Terre maternelle
Lieux évoqués : Champigneulles, Bouxières-au-Chênes, Nancy et la Lorraine.
« Enfant, mon regard errait aux alentours de la brasserie à Champigneulles, butait sur la colline de Bouxières-aux-Dames et vagabondait dans les prés bordant la Meurthe. Jeune fille, Nancy s’offrait à moi avec trop de naturel pour que l’émerveillement trouvât son plein épanouissement. Je disais oui à l’Opéra, aux concerts et conférences à Poirel, au musée des Beaux-Arts, gardien de la beauté et rempart à la barbarie, mais du bout des lèvres, sans réelles extases. Une simple promenade, un jeu de miroirs et de lumières pouvaient me transporter jusqu’à Lunéville, sur les hauteurs de Sion et me faire rêver face à la ligne bleue des Vosges. Au-delà, j’imaginais déjà l’Alsace. Un rêve. L’impossible terre maternelle, généreuse et tendre aux souvenirs de ma mère.
Au fond, pour être honnête, jusqu’à l’âge de vingt ans, je n’ai rien vu, rien su du vaste monde. Mes chagrins étaient lorrains, enracinés dans cette terre âpre et rugueuse. Embrumée dès que la Toussaint se pointait. Gelée et craquante quand soufflait le vent de l’Est avec l’arrivée de la Saint-Nicolas. Chaude et implacable au plus fort de l’été.

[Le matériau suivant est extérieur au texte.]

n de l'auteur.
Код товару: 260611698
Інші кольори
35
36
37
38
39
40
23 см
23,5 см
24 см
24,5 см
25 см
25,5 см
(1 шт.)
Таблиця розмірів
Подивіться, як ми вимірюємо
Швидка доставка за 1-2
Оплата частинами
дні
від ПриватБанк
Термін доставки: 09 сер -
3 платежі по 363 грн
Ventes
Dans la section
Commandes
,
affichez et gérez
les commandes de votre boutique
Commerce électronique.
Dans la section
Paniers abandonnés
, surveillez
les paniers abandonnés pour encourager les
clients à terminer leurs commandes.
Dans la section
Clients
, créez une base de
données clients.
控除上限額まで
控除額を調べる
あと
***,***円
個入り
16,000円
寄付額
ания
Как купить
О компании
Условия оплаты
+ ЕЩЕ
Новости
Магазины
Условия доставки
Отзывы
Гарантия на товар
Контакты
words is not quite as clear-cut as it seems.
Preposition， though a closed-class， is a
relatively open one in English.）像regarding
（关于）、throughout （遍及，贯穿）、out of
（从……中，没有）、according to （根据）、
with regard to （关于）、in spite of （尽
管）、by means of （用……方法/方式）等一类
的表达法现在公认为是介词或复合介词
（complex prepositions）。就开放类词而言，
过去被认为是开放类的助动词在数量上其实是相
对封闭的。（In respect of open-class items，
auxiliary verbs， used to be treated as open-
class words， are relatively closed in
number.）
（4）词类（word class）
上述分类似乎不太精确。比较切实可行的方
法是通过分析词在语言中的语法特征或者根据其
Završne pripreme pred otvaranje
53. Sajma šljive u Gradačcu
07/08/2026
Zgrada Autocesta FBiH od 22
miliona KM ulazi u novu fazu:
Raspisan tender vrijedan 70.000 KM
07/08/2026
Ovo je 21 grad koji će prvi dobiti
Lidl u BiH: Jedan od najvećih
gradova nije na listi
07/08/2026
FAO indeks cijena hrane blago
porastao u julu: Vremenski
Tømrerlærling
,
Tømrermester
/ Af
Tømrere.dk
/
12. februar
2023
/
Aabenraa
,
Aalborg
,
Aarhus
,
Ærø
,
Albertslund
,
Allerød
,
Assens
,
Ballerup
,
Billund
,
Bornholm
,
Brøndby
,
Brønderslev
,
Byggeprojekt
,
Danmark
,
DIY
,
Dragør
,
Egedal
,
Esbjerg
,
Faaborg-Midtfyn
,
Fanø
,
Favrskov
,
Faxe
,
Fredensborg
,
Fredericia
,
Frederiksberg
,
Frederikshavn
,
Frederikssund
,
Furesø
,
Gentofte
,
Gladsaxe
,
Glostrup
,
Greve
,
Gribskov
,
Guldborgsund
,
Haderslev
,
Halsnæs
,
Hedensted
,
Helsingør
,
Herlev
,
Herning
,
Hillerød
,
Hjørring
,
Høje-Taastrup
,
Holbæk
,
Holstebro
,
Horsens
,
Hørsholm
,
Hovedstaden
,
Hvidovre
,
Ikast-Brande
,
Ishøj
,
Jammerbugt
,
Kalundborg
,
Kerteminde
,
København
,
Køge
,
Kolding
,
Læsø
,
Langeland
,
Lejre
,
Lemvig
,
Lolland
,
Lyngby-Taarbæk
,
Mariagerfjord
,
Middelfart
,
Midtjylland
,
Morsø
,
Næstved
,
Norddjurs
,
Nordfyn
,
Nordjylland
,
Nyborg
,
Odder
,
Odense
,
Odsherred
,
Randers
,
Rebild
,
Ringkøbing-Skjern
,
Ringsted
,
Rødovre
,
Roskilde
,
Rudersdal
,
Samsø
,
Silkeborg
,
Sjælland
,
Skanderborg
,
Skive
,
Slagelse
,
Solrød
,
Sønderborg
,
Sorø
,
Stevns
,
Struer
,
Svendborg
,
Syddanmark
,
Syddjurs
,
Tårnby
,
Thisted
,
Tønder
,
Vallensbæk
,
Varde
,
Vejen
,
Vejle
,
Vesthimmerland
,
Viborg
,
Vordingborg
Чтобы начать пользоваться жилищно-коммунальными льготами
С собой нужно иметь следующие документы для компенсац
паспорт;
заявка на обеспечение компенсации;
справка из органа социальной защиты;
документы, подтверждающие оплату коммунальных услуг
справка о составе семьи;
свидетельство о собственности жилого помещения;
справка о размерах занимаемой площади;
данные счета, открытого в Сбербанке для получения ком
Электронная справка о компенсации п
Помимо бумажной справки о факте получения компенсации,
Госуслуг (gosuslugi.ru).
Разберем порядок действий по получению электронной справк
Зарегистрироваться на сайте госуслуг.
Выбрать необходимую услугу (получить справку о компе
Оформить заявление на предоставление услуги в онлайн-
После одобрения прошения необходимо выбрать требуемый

J’eus vingt ans et le mariage allait m’emporter loin de cette terre. Le promis avait lui aussi ses raisons de prendre ses distances. Ce ne serait pas un adieu. Seulement un éloignement des rives de la Meurthe et de la Moselle. Vérifier qu’ailleurs l’herbe est plus verte ; que les arbres ont d’autres ramures ; qu’ils exhalent des senteurs enivrantes et que les chants des oiseaux envoûtent, ensorcellent.
Plus la date approchait, plus mes joies et mes craintes s’épousaient dans le tumulte des sentiments. »
Élise Fischer, Paroles d’auteurs, La Lorraine. Editions Serge Domini, 2007, p.135.